Ein Beispiel: Eine (kleine, Hobby) Autovermietung führt in einer Tabelle die Basis-Fahrzeugdaten (Baujahr, Typ, Modell …), Lebensdaten (letzter Kilometerstand, letzte Reparatur, aktueller Benutzer …) als auch (weil es so Fancy ist) die aktuellen Telemetriedaten (GPS – Speed, Coords, …). Das sind eine Reihe von Zugriffen aus unterschiedlichen Kontexten mit vollkommen unterschiedlicher Zugriffs-Art und Frequentierung.- Die Basis-Daten werden einmal Geschrieben, defacto nie geändert und maximal gelöscht, dafür aber sehr häufig in großen Blöcken gelesen (Auflistung der Fahrzeuge)

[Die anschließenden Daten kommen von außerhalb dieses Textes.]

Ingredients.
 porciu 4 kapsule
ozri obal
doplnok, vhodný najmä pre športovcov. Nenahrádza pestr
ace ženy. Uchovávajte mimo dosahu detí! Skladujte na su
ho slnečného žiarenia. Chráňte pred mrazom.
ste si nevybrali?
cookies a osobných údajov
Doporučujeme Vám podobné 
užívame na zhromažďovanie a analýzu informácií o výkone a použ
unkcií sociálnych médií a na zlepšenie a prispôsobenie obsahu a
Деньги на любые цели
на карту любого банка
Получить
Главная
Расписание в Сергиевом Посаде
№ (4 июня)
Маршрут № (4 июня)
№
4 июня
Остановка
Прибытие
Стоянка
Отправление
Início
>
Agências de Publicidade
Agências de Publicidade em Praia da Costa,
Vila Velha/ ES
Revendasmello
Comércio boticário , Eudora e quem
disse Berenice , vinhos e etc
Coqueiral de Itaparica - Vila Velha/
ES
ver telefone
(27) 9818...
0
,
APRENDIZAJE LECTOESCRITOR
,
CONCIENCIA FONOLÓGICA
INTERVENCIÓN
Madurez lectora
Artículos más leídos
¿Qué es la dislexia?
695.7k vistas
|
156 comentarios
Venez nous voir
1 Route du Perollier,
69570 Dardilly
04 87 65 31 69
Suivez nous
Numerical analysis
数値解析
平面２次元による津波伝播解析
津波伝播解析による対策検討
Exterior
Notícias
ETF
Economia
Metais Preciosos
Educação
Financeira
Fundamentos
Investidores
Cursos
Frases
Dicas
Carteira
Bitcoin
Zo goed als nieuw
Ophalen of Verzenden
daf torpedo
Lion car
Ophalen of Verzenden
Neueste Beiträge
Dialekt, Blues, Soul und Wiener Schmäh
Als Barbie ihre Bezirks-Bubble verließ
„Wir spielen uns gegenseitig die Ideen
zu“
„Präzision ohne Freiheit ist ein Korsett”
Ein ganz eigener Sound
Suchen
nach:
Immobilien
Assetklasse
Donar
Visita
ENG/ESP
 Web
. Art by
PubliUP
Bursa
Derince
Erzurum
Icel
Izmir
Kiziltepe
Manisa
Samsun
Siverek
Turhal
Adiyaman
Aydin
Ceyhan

- Die Lebensdaten werden regelmäßig aktualisiert und gezielt (über Fahrzeugkennung – indiziert) ausgelesen.
- Die Telemetriedaten werden permanent (scheiß auf Datenvolumen) geschrieben und nur im Sonderfall ausgelesen.
Das kann man (bei großen Tabellen) kaum unter einen Hut bringen. Sinnvoller ist es die Daten in unterschiedliche Tabellen Auszulagern und über „1 zu 1“-Beziehung zu verknüpfen. So schlagen die häufigen Updates nicht auf die häufigen Reads durch (und umgekehrt).
Einen Nachteil hat die gezielte optimieren jedoch. Man muss aufpassen, dass man eine Seite nicht übervorteilt. Wenn man die Zugriffe einer Applikation stark optimiert hat (über indizies oder Zugriffsanweisungen), kann es passieren, das die konkurrierende Applikation „verhungert“. Also immer beide Seite Betrachten und optimieren.